PROBLEM TO WORK ON — Search the listing below for the line containing "2025-09-13 22:00:00  -- 2025-09-14 07:00:00". From there through the line containing "迟，预计会在维护时间后到账", transcribe every line exactly, both ends included.

EXERCISE MATERIAL —
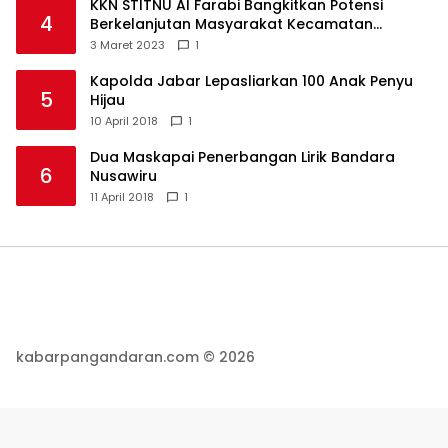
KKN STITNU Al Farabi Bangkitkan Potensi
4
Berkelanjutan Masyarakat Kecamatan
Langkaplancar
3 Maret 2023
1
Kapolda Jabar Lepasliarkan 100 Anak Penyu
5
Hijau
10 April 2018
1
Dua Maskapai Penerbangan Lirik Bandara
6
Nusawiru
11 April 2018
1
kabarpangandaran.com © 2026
...
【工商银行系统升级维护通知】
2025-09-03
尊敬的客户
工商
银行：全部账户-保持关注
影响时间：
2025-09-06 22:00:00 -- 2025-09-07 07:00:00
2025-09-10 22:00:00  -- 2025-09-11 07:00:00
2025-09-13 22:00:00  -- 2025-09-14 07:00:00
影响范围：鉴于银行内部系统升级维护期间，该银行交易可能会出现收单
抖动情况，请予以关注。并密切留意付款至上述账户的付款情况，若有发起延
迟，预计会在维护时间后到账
--
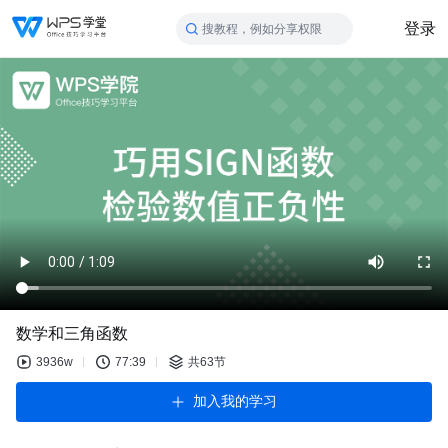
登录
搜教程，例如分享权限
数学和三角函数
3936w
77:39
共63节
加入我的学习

RESPONSE FOR THIS EXERCISE —
2025-09-13 22:00:00  -- 2025-09-14 07:00:00
影响范围：鉴于银行内部系统升级维护期间，该银行交易可能会出现收单
抖动情况，请予以关注。并密切留意付款至上述账户的付款情况，若有发起延
迟，预计会在维护时间后到账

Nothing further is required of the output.